Por outro lado, garantiu que os cortes e toma de medicamentos, em doses inferiores às letais, são comportamentos registados em grande número. “É um grito de ajuda para o qual os profissionais de saúde mental, escolas, familiares e amigos têm de estar muito despertos. Se não atuarmos no primeiro pedido de ajuda, a tendência é que a perigosidade e a frequência dos comportamentos aumentem”, explica.

Acrescentou que os estudos demonstram que as raparigas têm mais comportamentos suicidários, mais sintomas depressivos, menos autoconceito e menos bem-estar. José Carlos alertou os pais para que estejam informados sobre a interação dos filhos com os jogos virtuais. “A Baleia Azul, que eu me recuso a chamar um jogo, é um contrato de submissão entre alguém que assume o domínio e alguém com algumas vulnerabilidades que leva cumprir tarefas que em última instancia levam ao suicídio”. E recomentou precaução para a série da Netflix '13 Reasons Why', que conta a história de uma adolescente que se suicida e deixa 13 cassetes com os possíveis motivos para o ato. “Um adolescente que vê aquilo pode pensar que alguém que se suicida é um herói”, afiançou.

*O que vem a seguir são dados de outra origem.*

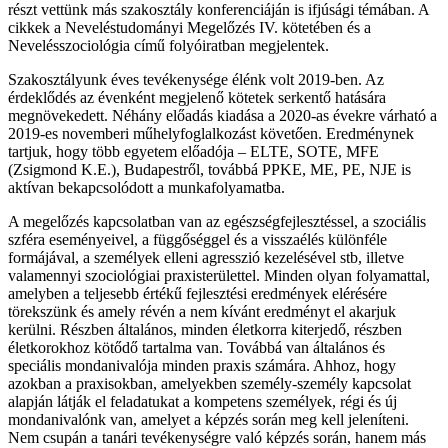
részt vettünk más szakosztály konferenciáján is ifjúsági témában. A
cikkek a Neveléstudományi Megelőzés IV. kötetében és a
Nevelésszociológia című folyóiratban megjelentek.
Szakosztályunk éves tevékenysége élénk volt 2019-ben. Az
érdeklődés az évenként megjelenő kötetek serkentő hatására
megnövekedett. Néhány előadás kiadása a 2020-as évekre várható a
2019-es novemberi műhelyfoglalkozást követően. Eredménynek
tartjuk, hogy több egyetem előadója – ELTE, SOTE, MFE
(Zsigmond K.E.), Budapestről, továbbá PPKE, ME, PE, NJE is
aktívan bekapcsolódott a munkafolyamatba.
A megelőzés kapcsolatban van az egészségfejlesztéssel, a szociális
szféra eseményeivel, a függőséggel és a visszaélés különféle
formájával, a személyek elleni agresszió kezelésével stb, illetve
valamennyi szociológiai praxisterülettel. Minden olyan folyamattal,
amelyben a teljesebb értékű fejlesztési eredmények elérésére
törekszünk és amely révén a nem kívánt eredményt el akarjuk
kerülni. Részben általános, minden életkorra kiterjedő, részben
életkorokhoz kötődő tartalma van. Továbbá van általános és
speciális mondanivalója minden praxis számára. Ahhoz, hogy
azokban a praxisokban, amelyekben személy-személy kapcsolat
alapján látják el feladatukat a kompetens személyek, régi és új
mondanivalónk van, amelyet a képzés során meg kell jeleníteni.
Nem csupán a tanári tevékenységre való képzés során, hanem más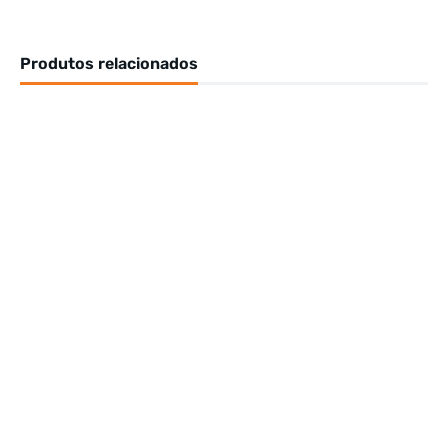
Produtos relacionados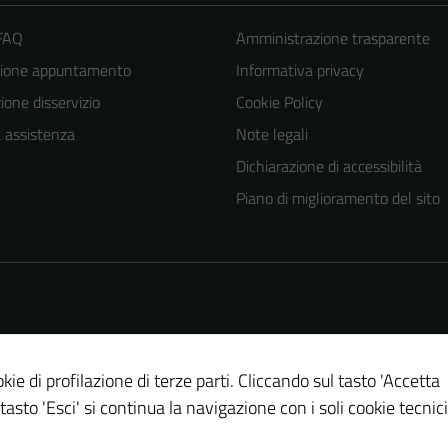
 FAQ
Amministrazione trasparente
zione appuntamento
Informativa privacy
one disservizio
Cookie Policy
a assistenza
Note legali
Dichiarazione di accessibilità
Piano di miglioramento del sito
kie di profilazione di terze parti. Cliccando sul tasto 'Accetta
 tasto 'Esci' si continua la navigazione con i soli cookie tecnici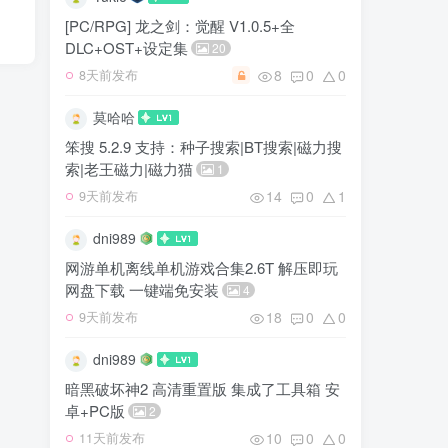
[PC/RPG] 龙之剑：觉醒 V1.0.5+全
DLC+OST+设定集
20
8
0
0
8天前发布
莫哈哈
笨搜 5.2.9 支持：种子搜索|BT搜索|磁力搜
索|老王磁力|磁力猫
1
14
0
1
9天前发布
dni989
网游单机离线单机游戏合集2.6T 解压即玩
网盘下载 一键端免安装
4
18
0
0
9天前发布
dni989
暗黑破坏神2 高清重置版 集成了工具箱 安
卓+PC版
2
10
0
0
11天前发布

Deixou ainda a seguinte mensagem: “Alguém que se suicida não é um herói, alguém que se suicida não tem coragem, alguém que se suicida é alguém que na maior parte das vezes tem uma doença mental, que está num extremo sofrimento psicológico e, portanto, não é uma opção livre da pessoa. Suicida-se porque não encontra saída para o sofrimento que tem”.

Conclui, referindo que a série, quando vista sob a supervisão de um adulto, pode promover a discussão com o adolescente sobre este tema de forma a aumentar as suas estratégias perante o sofrimento.